Once in the sewers he moved at a confident jog—even through the pitch-black places, of which there were many—and passed the guards the Mockers had stationed at various locations, who seemed unusually alert today. Not that they were ever less than wide-awake; sleeping or getting drunk on guard duty could get you badly hurt or seriously dead.

 

The smell was homelike, though ripe; Jimmy flicked his toe aside and sent a rat more belligerent than most flying through the air. Its squeal ended with a sodden thud—you had to be careful about the ones that didn’t run away, chances were they were sick with something.
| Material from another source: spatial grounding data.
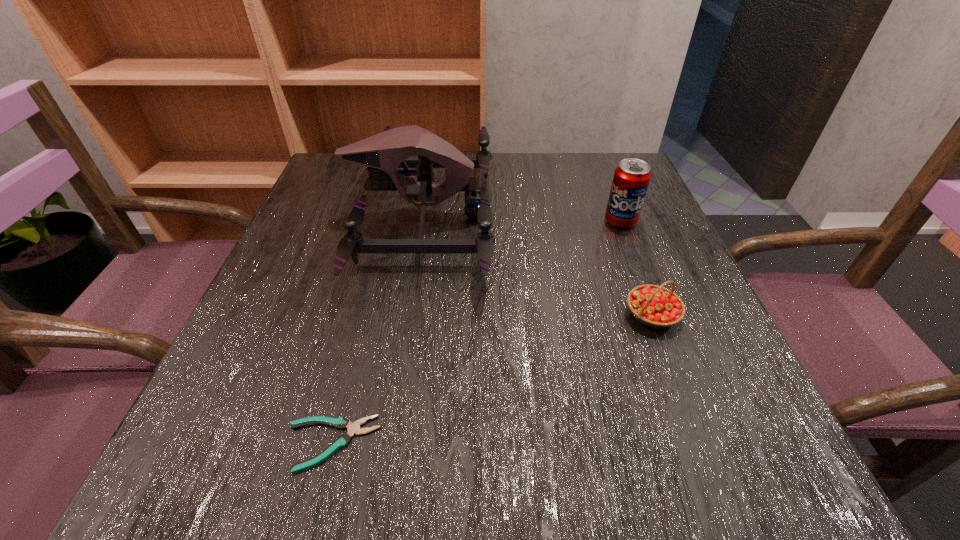 Identify the location of vacant area that satisfies the following two spatial constraints: 1. on the front-facing side of the tallest object; 2. on the back side of the strawberry. The width and height of the screenshot is (960, 540). (405, 315).

This screenshot has width=960, height=540. Identify the location of free spot that satisfies the following two spatial constraints: 1. on the back side of the nearest object; 2. on the right side of the soda can. (389, 221).

You are a GUI agent. You are given a task and a screenshot of the screen. Output one action in this format:
    pyautogui.click(x=<x>, y=<y>)
    Task: Click on the free spot that satisfies the following two spatial constraints: 1. on the back side of the strawberry; 2. on the front-facing side of the tallest object
    The width and height of the screenshot is (960, 540).
    Given the screenshot: What is the action you would take?
    pyautogui.click(x=614, y=218)

Locate an element on the screen. The width and height of the screenshot is (960, 540). free location that satisfies the following two spatial constraints: 1. on the back side of the soda can; 2. on the left side of the strawberry is located at coordinates (616, 221).

You are a GUI agent. You are given a task and a screenshot of the screen. Output one action in this format:
    pyautogui.click(x=<x>, y=<y>)
    Task: Click on the vacant area that satisfies the following two spatial constraints: 1. on the front-facing side of the third shortest object; 2. on the right side of the tallest object
    The image size is (960, 540).
    Given the screenshot: What is the action you would take?
    pyautogui.click(x=421, y=221)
Jimmy had seen a man foaming at the mouth from a rat bite and it wasn’t a sight he would quickly forget.

 

The Rest was like a kicked anthill, all swarming movement—although ants didn’t produce that sort of din, or wave their arms so that you nearly got clouted in the face walking through. Agitated people moved quickly from group to group; everyone seemed to be talking at once. He spied a boy he knew standing apart and went over to him. ‘What’s happening?’ he asked.

 

The boy, dubbed Larry the Ear because his were enormous, stood tense as a bowstring watching the frantic activity. He spoke to Jimmy without taking his eyes from the scene before them. ‘Bas-Tyra’s men are arresting the girls and the beggars and anyone else they can get their damned paws on,’ Larry growled. ‘They took Gerald.’